**What is expected**
The entries shown here must be retyped in full, with no pictures included.

*** Input data

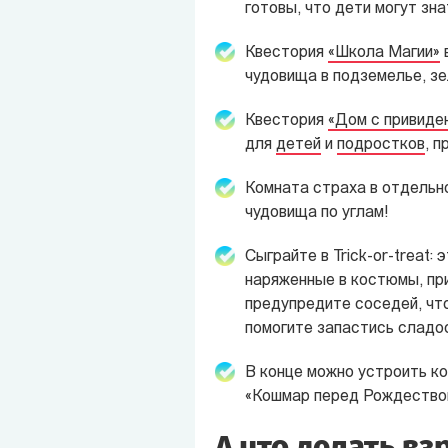
готовы, что дети могут зна
Квестория
«Школа Магии»
в
чудовища в подземелье, зе
Квестория
«Дом с привиде
для
детей
и
подростков
, п
Комната страха в отдельн
чудовища по углам!
Сыграйте в Trick-or-treat:
наряженные в костюмы, при
предупредите соседей, что
помогите запастись сладо
В конце можно устроить к
«Кошмар перед Рождеством
А что делать вз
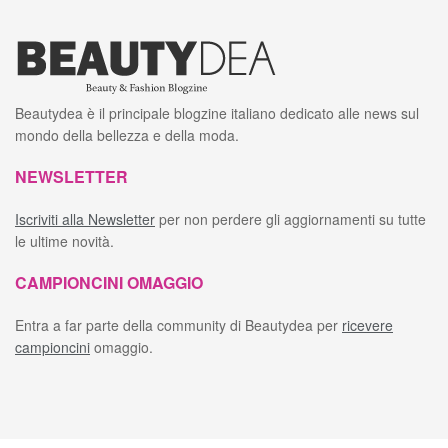
Beautydea è il principale blogzine italiano dedicato alle news sul
mondo della bellezza e della moda.
NEWSLETTER
Iscriviti alla Newsletter
per non perdere gli aggiornamenti su tutte
le ultime novità.
CAMPIONCINI OMAGGIO
Entra a far parte della community di Beautydea per
ricevere
campioncini
omaggio.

******

**Written response**
готовы, что дети могут зна
Квестория
«Школа Магии»
в
чудовища в подземелье, зе
Квестория
«Дом с привиде
для
детей
и
подростков
, п
Комната страха в отдельн
чудовища по углам!
Сыграйте в Trick-or-treat:
наряженные в костюмы, при
предупредите соседей, что
помогите запастись сладо
В конце можно устроить к
«Кошмар перед Рождеством
А что делать вз
Beautydea è il principale blogzine italiano dedicato alle news sul
mondo della bellezza e della moda.
NEWSLETTER
Iscriviti alla Newsletter
per non perdere gli aggiornamenti su tutte
le ultime novità.
CAMPIONCINI OMAGGIO
Entra a far parte della community di Beautydea per
ricevere
campioncini
omaggio.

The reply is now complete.